Rafforziamo la Garanzia per i Giovani

La disoccupazione giovanile rappresenta oggi uno dei maggiori problemi del nostro Paese: circa il 40% delle persone comprese tra i 15 e i 25 anni in Italia non riesce infatti a trovare un impiego. A destare ancora più preoccupazione sono tuttavia i dati riferiti ai cosiddetti NEET (Not in Education, Employment or Training), cioè i giovani che non studiano, non lavorano e non sono inseriti in alcun percorso formativo. Secondo gli ultimi dati Eurostat si trovano in questa condizione il 29,5% dei giovani nella fascia di età compresa tra i 20 e i 25 anni e il 28,9% in quella 25-29 anni. Per arginare questo fenomeno l’Unione Europea ha scelto di varare la Youth Guarantee, la cosiddetta Garanzia Giovani che nel nostro Paese partirà nei primi giorni di maggio.

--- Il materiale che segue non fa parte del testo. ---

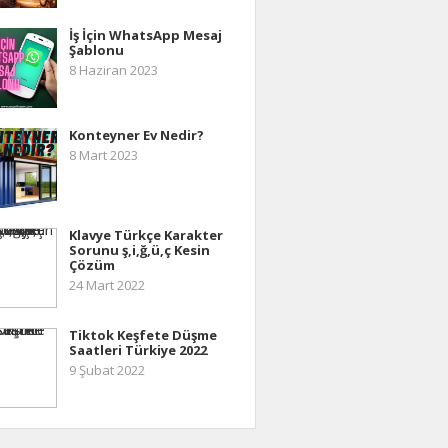
İş İçin WhatsApp Mesaj
Şablonu
8 Haziran 2023
Konteyner Ev Nedir?
8 Mart 2023
Klavye Türkçe Karakter
Sorunu ş,i,ğ,ü,ç Kesin
Çözüm
24 Mart 2022
Tiktok Keşfete Düşme
Saatleri Türkiye 2022
9 Şubat 2022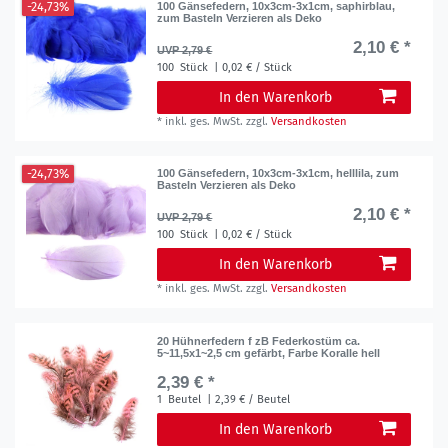
-24,73%
100 Gänsefedern, 10x3cm-3x1cm, saphirblau,
zum Basteln Verzieren als Deko
2,10 € *
UVP 2,79 €
100
Stück
| 0,02 € / Stück
In den Warenkorb
*
inkl. ges. MwSt.
zzgl.
Versandkosten
-24,73%
100 Gänsefedern, 10x3cm-3x1cm, helllila, zum
Basteln Verzieren als Deko
2,10 € *
UVP 2,79 €
100
Stück
| 0,02 € / Stück
In den Warenkorb
*
inkl. ges. MwSt.
zzgl.
Versandkosten
20 Hühnerfedern f zB Federkostüm ca.
5~11,5x1~2,5 cm gefärbt, Farbe Koralle hell
2,39 € *
1
Beutel
| 2,39 € / Beutel
In den Warenkorb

L’obiettivo della Youth Guarantee è quello di assicurare alle persone con meno di 25 anni che vivono in regioni con tassi di disoccupazione giovanile superiori al 25% un’offerta qualitativamente valida di lavoro, di proseguimento degli studi, di apprendistato o di tirocinio entro 4 mesi dall’inizio del periodo di disoccupazione o dall’uscita dal sistema d’istruzioneLa Youth Guarantee, finanziata dal Fondo Sociale Europeo, prevede uno stanziamento di 10 miliardi di euro l’anno per il periodo 2014-2020 che potranno essere utilizzati dai governi degli stati membri, mediante piani attuativi nazionali, per realizzare ampie riforme strutturali che aumentino l’efficacia del sistema educativo e facilitino il passaggio scuola-lavoro, potenzino i servizi per l’impiego e per la formazione professionale, migliorino le condizioni dei giovani all’interno del mercato del lavoro. Al nostro Paese attualmente sono stati destinati 500 milioni di euro, che si integreranno nel piano nazionale da 1,5 miliardi messo in campo da Stato e Regioni.

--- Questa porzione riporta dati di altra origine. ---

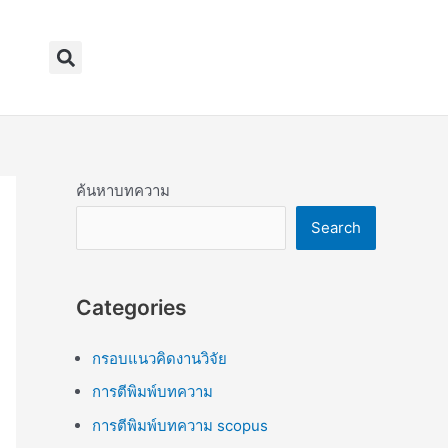
Search
ค้นหาบทความ
Search
Categories
กรอบแนวคิดงานวิจัย
การตีพิมพ์บทความ
การตีพิมพ์บทความ scopus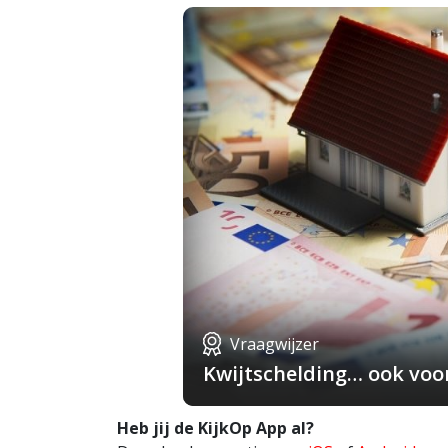
Vraagwijzer
Kwijtschelding… ook voo
Heb jij de KijkOp App al?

La Youth Guarantee rappresenta certamente una strada fondamentale per dare un futuro ai nostri giovani, ma prevedeva un limite non indifferente: le misure di sostegno potevano infatti essere erogate fino a 25 anni di età. Il sistema educativo italiano, per come é strutturato, determina significativi ritardi rispetto ad altri Paesi UE in termini di ingresso nel mercato del lavoro. Questo fattore è legato principalmente alla maggior durata delle scuole superiori, ma anche all’articolazione del nostro sistema accademico (il famoso 3+2). Basta guarda l’età media in cui viene conseguita la laurea – 25,6 anni solo per la laurea triennale e 27,7 anni per la laurea magistrale biennale – per comprendere come la Youth Guarantee rischiasse di non produrre gli effetti sperati. Per fortuna e il governo italiano ha chiesto e ottenuto all’Unione che l’età massima potesse essere innalzata fino a 29 anni, creando i presupposti affinché anche nel nostro Paese la misura porti buoni frutti.

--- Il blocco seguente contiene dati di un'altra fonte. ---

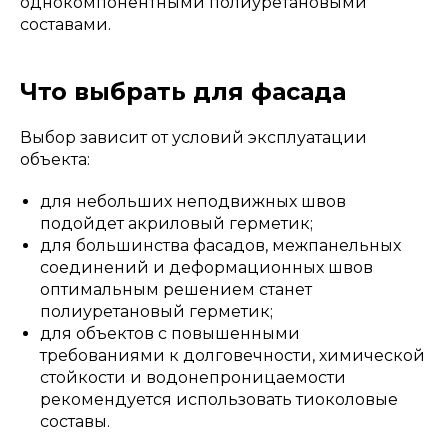
однокомпонентными полиуретановыми
составами.
Что выбрать для фасада
Выбор зависит от условий эксплуатации
объекта:
для небольших неподвижных швов
подойдет акриловый герметик;
для большинства фасадов, межпанельных
соединений и деформационных швов
оптимальным решением станет
полиуретановый герметик;
для объектов с повышенными
требованиями к долговечности, химической
стойкости и водонепроницаемости
рекомендуется использовать тиоколовые
составы.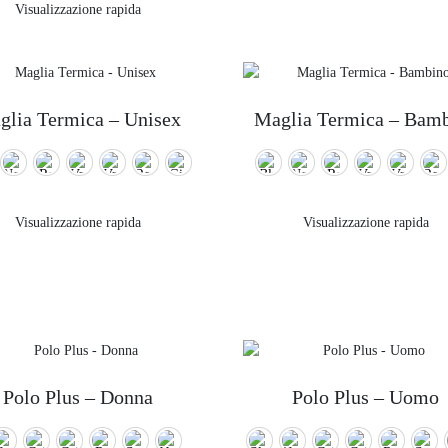
Visualizzazione rapida
glia Termica – Unisex
Maglia Termica – Bam
Visualizzazione rapida
Visualizzazione rapida
Polo Plus – Donna
Polo Plus – Uomo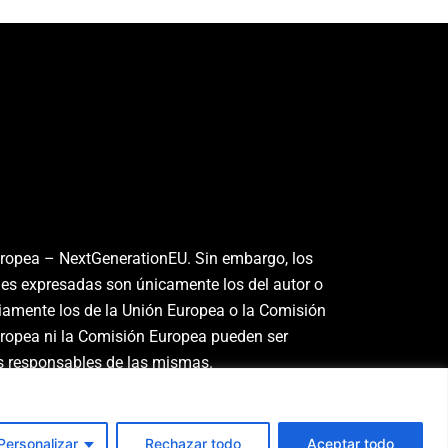
uropea – NextGenerationEU. Sin embargo, los
nes expresadas son únicamente los del autor o
riamente los de la Unión Europea o la Comisión
uropea ni la Comisión Europea pueden ser
s responsables de las mismas.
Personalizar
Rechazar todo
Aceptar todo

Il prossimo obiettivo deve ora essere l’estensione della Garanzia Giovani fino a 29 anni anche in chiave europea, in modo da indirizzare verso il nostro Paese maggiori risorse provenienti da Bruxelles. In secondo luogo bisognerà agire affinché aumentino le risorse messe a disposizione degli Stati Membri da parte dell’Unione, che seppur cospicue rappresentano solo un primo, piccolo passo verso la soluzione del problema. Bisogna infatti agire in fretta onde evitare di perdere definitivamente quella generazione di etá compresa tra i 25 e i 29 anni che diversi dati indicano come la più danneggiata dalla recessione. Molti di questi giovani sono infatti usciti dal percorso di studi nel pieno della crisi economica ritrovandosi disoccupati o impiegati saltuariamente, svolgendo lavori di breve durata e scarsa qualità formativa. Queste persone non solo si ritrovano escluse dal sistema di ammortizzatori sociali (che richiede requisiti minimi molto difficili da soddisfare in una situazione di discontinuità lavorativa), ma rischiano di essere escluse anche dalle misure di sostegno previste dalla Garanzia per i Giovani, che potrebbero fornire risposte rapide e incisive alle conseguenze della crisi occupazionale giovanile.